Protocol-specified final analysis of the phase 3 KEYNOTE-048 trial of pembrolizumab (pembro) as first-line therapy for recurrent/metastatic head and neck squamous cell carcinoma (R/M HNSCC).

Abstract

6000 Background: KEYNOTE-048 is a phase 3 study of P or P + chemo (C) vs EXTREME (E) as 1L therapy for R/M HNSCC (NCT02358031). At the second interim analysis (IA2), P significantly improved OS in the PD-L1 combined positive score (CPS) ≥20 and ≥1 populations and had noninferior OS in the total population with favorable safety; P+C significantly improved OS in the total population with comparable safety.
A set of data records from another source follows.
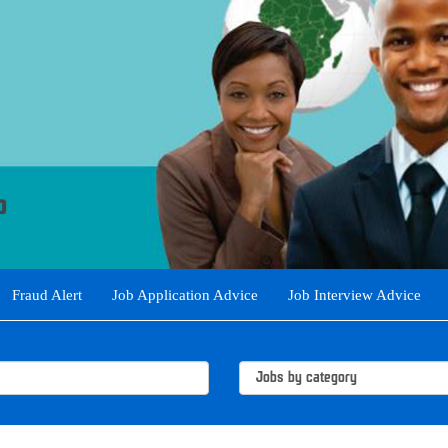
Fraud Alert
Job Application Advice
Job Interview Advice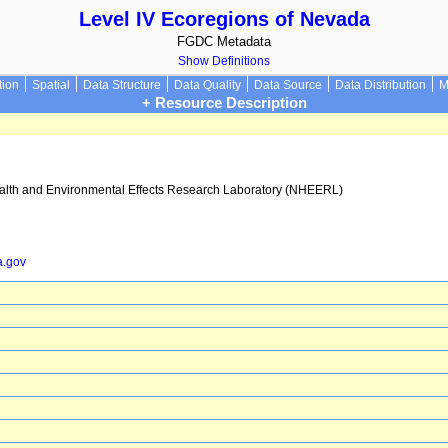
Level IV Ecoregions of Nevada
FGDC Metadata
Show Definitions
tion
Spatial
Data Structure
Data Quality
Data Source
Data Distribution
M
+ Resource Description
ealth and Environmental Effects Research Laboratory (NHEERL)
a.gov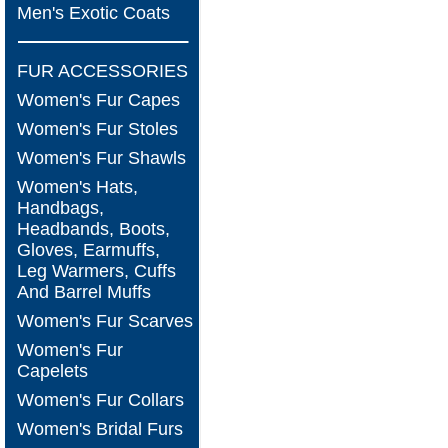
Men's Exotic Coats
FUR ACCESSORIES
Women's Fur Capes
Women's Fur Stoles
Women's Fur Shawls
Women's Hats,
Handbags,
Headbands, Boots,
Gloves, Earmuffs,
Leg Warmers, Cuffs
And Barrel Muffs
Women's Fur Scarves
Women's Fur
Capelets
Women's Fur Collars
Women's Bridal Furs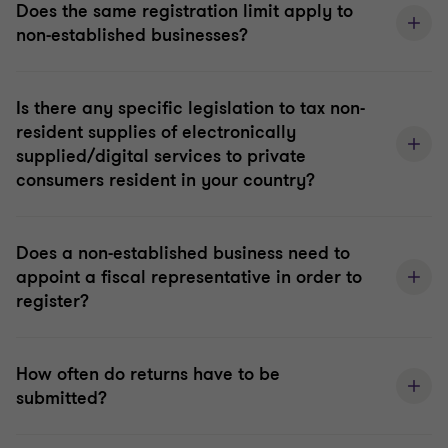
Does the same registration limit apply to
non-established businesses?
Is there any specific legislation to tax non-
resident supplies of electronically
supplied/digital services to private
consumers resident in your country?
Does a non-established business need to
appoint a fiscal representative in order to
register?
How often do returns have to be
submitted?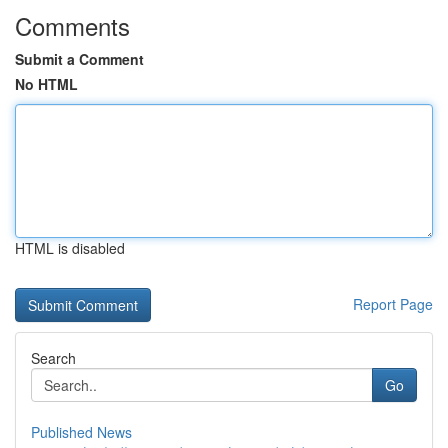
Comments
Submit a Comment
No HTML
HTML is disabled
Report Page
Search
Go
Published News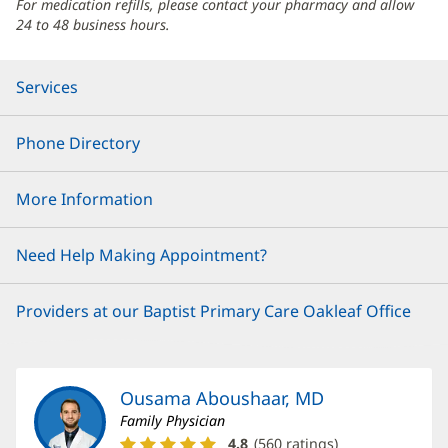
For medication refills, please contact your pharmacy and allow
24 to 48 business hours.
Services
Phone Directory
More Information
Need Help Making Appointment?
Providers at our Baptist Primary Care Oakleaf Office
Ousama Aboushaar, MD
Family Physician
Ousama
4.8
(
560
ratings)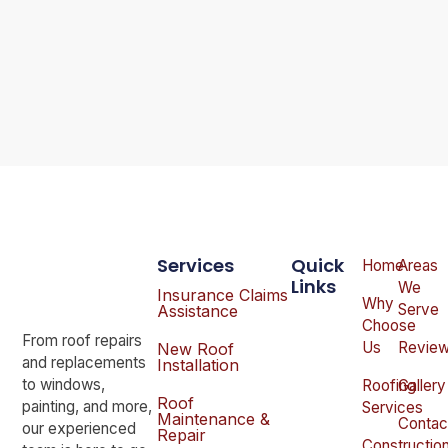
Services
Quick
Home
Areas
Links
We
Insurance Claims
Why
Serve
Assistance
Choose
From roof repairs
Us
Revie
New Roof
and replacements
Installation
to windows,
Roofing
Gallery
Roof
painting, and more,
Services
Maintenance &
Contac
our experienced
Repair
Constructio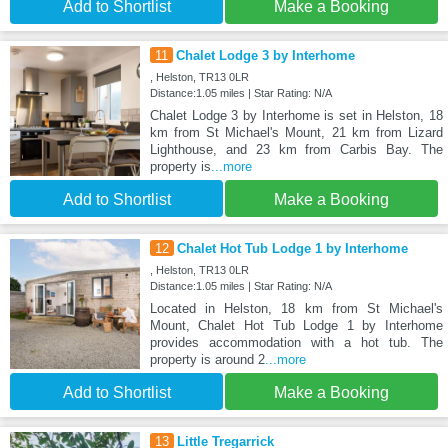
Add to Shortlist
Make a Booking
11
Chalet Lodge 3 by Interhome
, Helston, TR13 0LR
Distance:1.05 miles | Star Rating: N/A
Chalet Lodge 3 by Interhome is set in Helston, 18
km from St Michael's Mount, 21 km from Lizard
Lighthouse, and 23 km from Carbis Bay. The
property is
...more
Add to Shortlist
Make a Booking
12
Chalet Hot Tub Lodge 1 by Interhome
, Helston, TR13 0LR
Distance:1.05 miles | Star Rating: N/A
Located in Helston, 18 km from St Michael's
Mount, Chalet Hot Tub Lodge 1 by Interhome
provides accommodation with a hot tub. The
property is around 2
...more
Add to Shortlist
Make a Booking
13
Little Tregarrick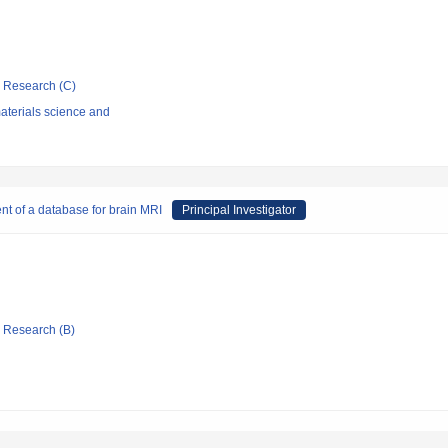
ic Research (C)
aterials science and
ent of a database for brain MRI
Principal Investigator
ic Research (B)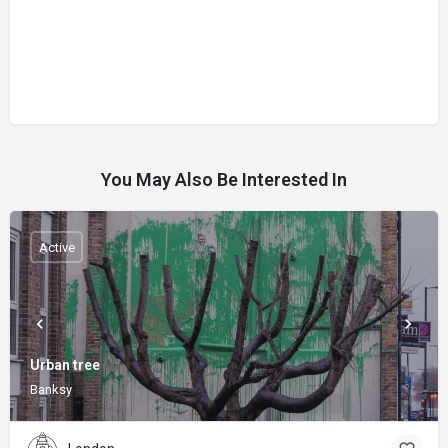
You May Also Be Interested In
Active
Urban tree
Banksy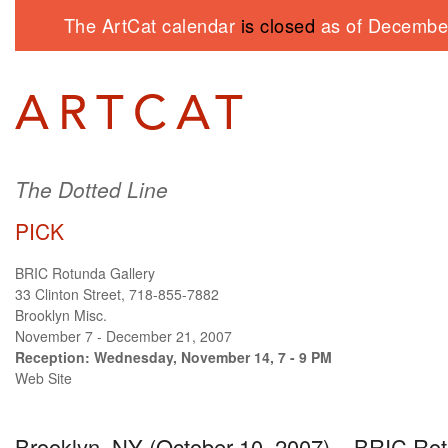
The ArtCat calendar
is closed
as of December
The Dotted Line
PICK
BRIC Rotunda Gallery
33 Clinton Street, 718-855-7882
Brooklyn Misc.
November 7 - December 21, 2007
Reception: Wednesday, November 14, 7 - 9 PM
Web Site
Brooklyn, NY (October 10, 2007) –
BRIC
Rot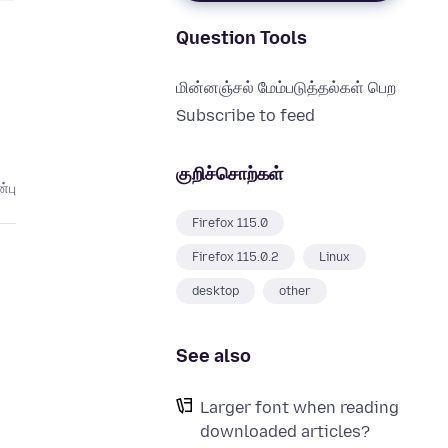
Question Tools
மின்னஞ்சல் மேம்படுத்தல்கள் பெற
Subscribe to feed
குறிச்சொற்கள்
்பு
Firefox 115.0
Firefox 115.0.2
Linux
desktop
other
See also
Larger font when reading
downloaded articles?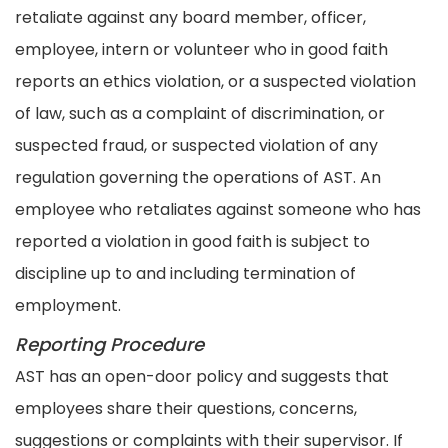
retaliate against any board member, officer,
employee, intern or volunteer who in good faith
reports an ethics violation, or a suspected violation
of law, such as a complaint of discrimination, or
suspected fraud, or suspected violation of any
regulation governing the operations of AST. An
employee who retaliates against someone who has
reported a violation in good faith is subject to
discipline up to and including termination of
employment.
Reporting Procedure
AST has an open-door policy and suggests that
employees share their questions, concerns,
suggestions or complaints with their supervisor. If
We present the protocol-specified final results. Methods: 882 pts with locally incurable R/M HNSCC and no prior systemic therapy in the R/M setting who provided a tumor sample for PD-L1 testing were randomized to P 200 mg Q3W for 24 mo (n = 301), P for 24 mo + 6 cycles of C (cisplatin 100 mg/m2 or carboplatin AUC 5 Q3W + 5-FU 1000 mg/m2/d for 4 d Q3W) (n = 281), or E (cetuximab 400 mg/m2 loading/250 mg/m2 QW + 6 cycles of chemo) (n = 300). OS superiority was tested sequentially for P+C vs E in the CPS ≥20 population, then the CPS ≥1 population, and for P vs E in the total population (superiority thresholds: one-sided P = .0023, .0026, and .0059, respectively). Data cutoff was 25 Feb 2019 (~25 mo after last pt randomized). Results: P+C significantly improved OS vs E in the CPS ≥20 (HR 0.60, 95% CI 0.45-0.82, P = .0004; median 14.7 vs 11.0 mo) and CPS ≥1 (HR 0.65, 95% CI 0.53-0.80, P < .0001; median 13.6 vs 10.4 mo) populations. HR (95% CI) for PFS was 0.76 (0.58-1.01) for CPS ≥20 and 0.84 (0.69-1.02) for CPS ≥1. ORR (P+C vs E) was 42.9% vs 38.2% for CPS ≥20 and 36.4% vs 35.7% for CPS ≥1; median DOR was 7.1 vs 4.2 mo and 6.7 vs 4.3 mo, respectively. P did not significantly improve OS vs E in the total population (HR 0.83, 95% CI 0.70-0.99, P = .0199; median 11.5 vs 10.7 mo). HR (95% CI) for PFS was 1.29 (1.09-1.53). ORR (P vs E) was 16.9% vs 36.0%; median DOR was 22.6 vs 4.5 mo. All-cause gr 3-5 AE rates were 54.7% for P, 85.1% for P+C, and 83.3% for E. Conclusion: Overall, KEYNOTE-048 showed that compared with E, P+C had superior OS in the PD-L1 CPS ≥20, CPS ≥1, and total populations with comparable safety and P had superior OS in the CPS ≥20 and ≥1 populations, noninferior OS in the total population, and favorable safety. These results support pembrolizumab and pembrolizumab + platinum + 5-FU as new 1L standards of care for R/M HNSCC. Clinical trial information: NCT02358031.